§ What to produce
Below are some records: retype them all exactly, but not the pictures.

§ Information supplied
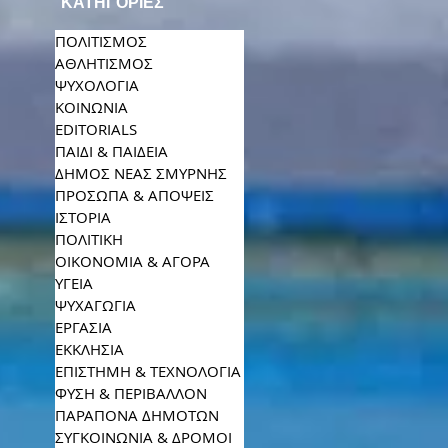
ΚΑΤΗΓΟΡΙΕΣ
ΠΟΛΙΤΙΣΜΟΣ
ΑΘΛΗΤΙΣΜΟΣ
ΨΥΧΟΛΟΓΙΑ
ΚΟΙΝΩΝΙΑ
EDITORIALS
ΠΑΙΔΙ & ΠΑΙΔΕΙΑ
ΔΗΜΟΣ ΝΕΑΣ ΣΜΥΡΝΗΣ
ΠΡΟΣΩΠΑ & ΑΠΟΨΕΙΣ
ΙΣΤΟΡΙΑ
ΠΟΛΙΤΙΚΗ
ΟΙΚΟΝΟΜΙΑ & ΑΓΟΡΑ
ΥΓΕΙΑ
ΨΥΧΑΓΩΓΙΑ
ΕΡΓΑΣΙΑ
ΕΚΚΛΗΣΙΑ
ΕΠΙΣΤΗΜΗ & ΤΕΧΝΟΛΟΓΙΑ
ΦΥΣΗ & ΠΕΡΙΒΑΛΛΟΝ
ΠΑΡΑΠΟΝΑ ΔΗΜΟΤΩΝ
ΣΥΓΚΟΙΝΩΝΙΑ & ΔΡΟΜΟΙ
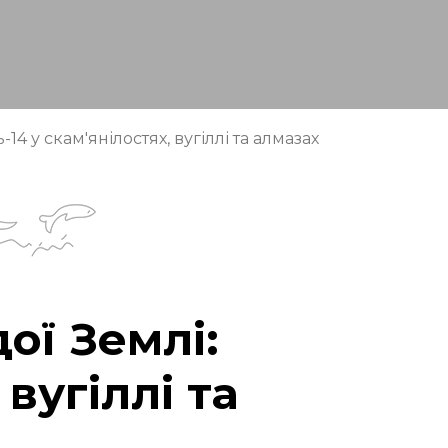
14 у скам'янілостях, вугіллі та алмазах
ої Землі:
 вугіллі та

§ Reply to the task
ΚΑΤΗΓΟΡΙΕΣ
ΠΟΛΙΤΙΣΜΟΣ
ΑΘΛΗΤΙΣΜΟΣ
ΨΥΧΟΛΟΓΙΑ
ΚΟΙΝΩΝΙΑ
EDITORIALS
ΠΑΙΔΙ & ΠΑΙΔΕΙΑ
ΔΗΜΟΣ ΝΕΑΣ ΣΜΥΡΝΗΣ
ΠΡΟΣΩΠΑ & ΑΠΟΨΕΙΣ
ΙΣΤΟΡΙΑ
ΠΟΛΙΤΙΚΗ
ΟΙΚΟΝΟΜΙΑ & ΑΓΟΡΑ
ΥΓΕΙΑ
ΨΥΧΑΓΩΓΙΑ
ΕΡΓΑΣΙΑ
ΕΚΚΛΗΣΙΑ
ΕΠΙΣΤΗΜΗ & ΤΕΧΝΟΛΟΓΙΑ
ΦΥΣΗ & ΠΕΡΙΒΑΛΛΟΝ
ΠΑΡΑΠΟΝΑ ΔΗΜΟΤΩΝ
ΣΥΓΚΟΙΝΩΝΙΑ & ΔΡΟΜΟΙ
14 у скам'янілостях, вугіллі та алмазах
ої Землі:
 вугіллі та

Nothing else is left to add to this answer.